GIVEN RECORDS below:
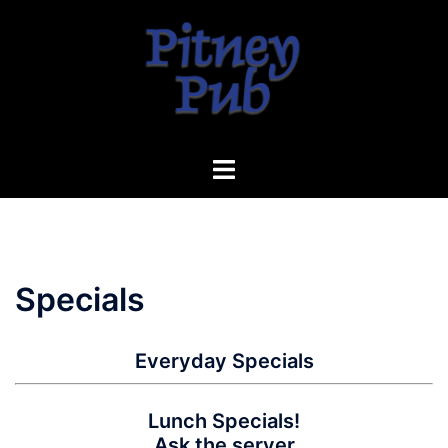
Skip
to
content
Toggle
menu
Specials
Everyday Specials
Lunch Specials!
Ask the server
End of GIVEN RECORDS.
WHAT TO WORK ON: Consider the material above. Report how many of its lines contain the word "Specials", and nothing more.

RESPONSE BELOW: 3